No había otro lugar donde llevarlo más que al hostal. Era de noche y la gente que
no había acudido a la plegaria estaba ya en sus casas. Las calles se veían desiertas a la
luz de la luna mientras nos encaminábamos hacia nuestro alojamiento. Rheinholdt no
era un hombre alto y, a simple vista, no le calculaba más de sesenta y ocho kilos; sin
embargo, mientras lo llevábamos entre Henry, Birgit y yo a través de Benhà, parecía
mucho más pesado, casi exageradamente. Nos costó más de veinte minutos cruzar las
pocas manzanas que nos separaban de nuestro hostal.
El caíd nos seguía, pero sin colaborar. Me volví para observarlo.
—Tal vez podría ir a buscar a un médico.
—Hay uno sólo en la ciudad.
—Tráigalo, entonces.
—Está rezando en la mezquita.
—Ya veo.
—No puedo interrumpirlo, para nadie, pero menos aún para este hombre.
La expresión del rostro de Solimán era difícil de interpretar. El padre Rheinholdt
lo había enriquecido, y supongo que no poco. Creo que ante la mezquita se había
dado cuenta de que aquella inesperada fuente de ingresos había llegado a su fin, al
mismo tiempo que su asociación con el sacerdote lo comprometía ante los ojos de los
fieles de Benhà. Estaba además el Servicio de Antigüedades, y habría comprendido
que yo ya les habría informado de la destrucción de la pirámide. No, el futuro de
Solimán no se presentaba demasiado halagüeño, pero, aun así, no pude evitar
burlarme.
—¿Y usted, no tendría que estar también en la mezquita?

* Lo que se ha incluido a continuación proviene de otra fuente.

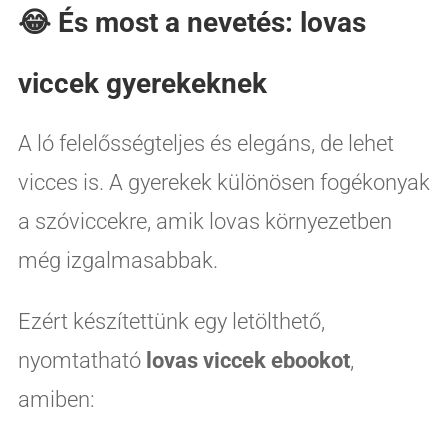
😂 És most a nevetés: lovas
viccek gyerekeknek
A ló felelősségteljes és elegáns, de lehet
vicces is. A gyerekek különösen fogékonyak
a szóviccekre, amik lovas környezetben
még izgalmasabbak.
Ezért készítettünk egy letölthető,
nyomtatható
lovas viccek ebookot
,
amiben: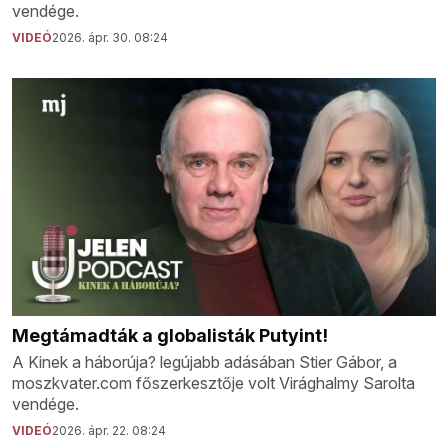
vendége.
VIDEÓ
2026. ápr. 30. 08:24
Megtámadták a globalisták Putyint!
A Kinek a háborúja? legújabb adásában Stier Gábor, a
moszkvater.com főszerkesztője volt Virághalmy Sarolta
vendége.
VIDEÓ
2026. ápr. 22. 08:24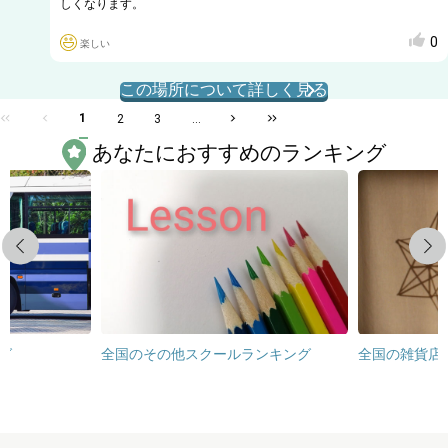
しくなります。
0
楽しい
この場所について詳しく見る
1
2
3
...
あなたにおすすめのランキング
Previous
Next
グ
全国のその他スクールランキング
全国の雑貨店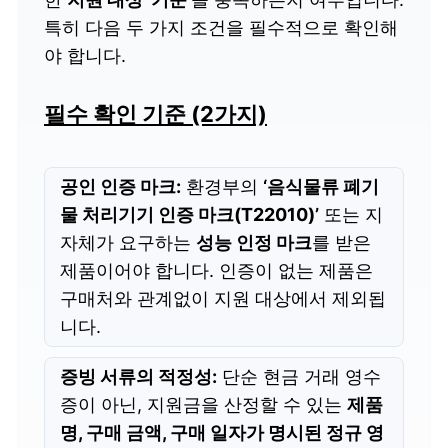
특히 다음 두 가지 조건을 필수적으로 확인해
야 합니다.
필수 확인 기준 (2가지)
공인 인증 마크:
환경부의
‘음식물류 폐기
물 처리기기 인증 마크(T22010)’
또는 지
자체가 요구하는
성능 인정 마크
를 받은
제품이어야 합니다. 인증이 없는 제품은
구매처와 관계없이 지원 대상에서 제외됩
니다.
증빙 서류의 적정성:
단순 현금 거래 영수
증이 아닌, 지원금을 산정할 수 있는
제품
명, 구매 금액, 구매 일자가 명시된 정규 영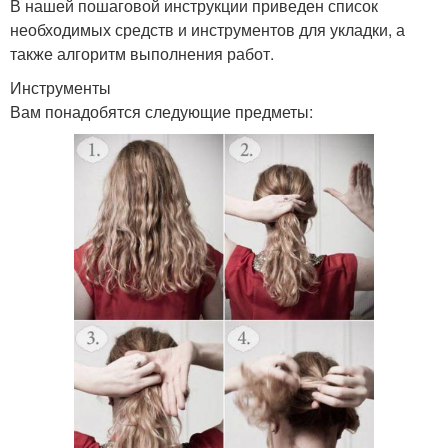
В нашей пошаговой инструкции приведен список
необходимых средств и инструментов для укладки, а
также алгоритм выполнения работ.
Инструменты
Вам понадобятся следующие предметы: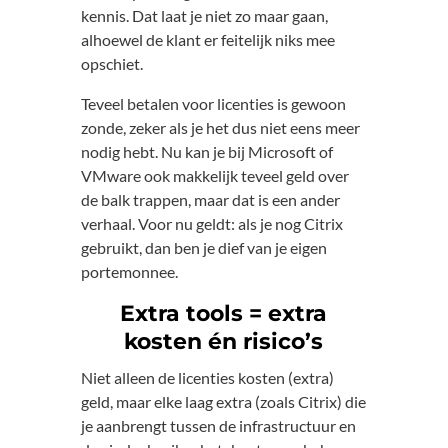
kennis. Dat laat je niet zo maar gaan,
alhoewel de klant er feitelijk niks mee
opschiet.
Teveel betalen voor licenties is gewoon
zonde, zeker als je het dus niet eens meer
nodig hebt. Nu kan je bij Microsoft of
VMware ook makkelijk teveel geld over
de balk trappen, maar dat is een ander
verhaal. Voor nu geldt: als je nog Citrix
gebruikt, dan ben je dief van je eigen
portemonnee.
Extra tools = extra
kosten én risico’s
Niet alleen de licenties kosten (extra)
geld, maar elke laag extra (zoals Citrix) die
je aanbrengt tussen de infrastructuur en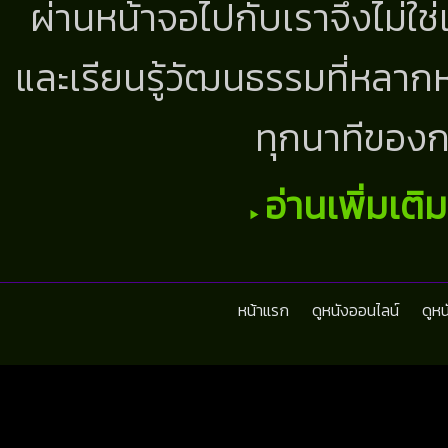
ผ่านหน้าจอไปกับเราจึงไม่ใช
และเรียนรู้วัฒนธรรมที่หลากห
ทุกนาทีของก
อ่านเพิ่มเติ
หน้าแรก
ดูหนังออนไลน์
ดูห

No me respondió y se situó unos pasos por delante de nosotros. Al llegar al
hostal, titubeó ante la puerta y, al final, hizo una ligera reverencia y se marchó de
regreso a la mezquita, o tal vez a su restaurante.
Una vez en la habitación, cogimos agua y jabón y limpiamos las heridas del
sacerdote. Era un hombre bastante atractivo, rubio y delgado; una versión más
reducida y elegante del atlético barón Lees-Gottorp. Entre nuestras cosas había un
botiquín de primeros auxilios y Henry trajo sales aromáticas y unas vendas.
Rheinholdt frunció el entrecejo al oler las sales, pero luego abrió los ojos, hinchados,
y los clavó directamente en los míos. Una expresión de alarma cruzó por su mirada, y
su cuerpo tembló ligeramente. Observó ansioso a su alrededor hasta que descubrió a
Birgit.
—¿Cómo llegué aquí?
Birgit sonrió pero no se acercó a él.
—Te trajimos.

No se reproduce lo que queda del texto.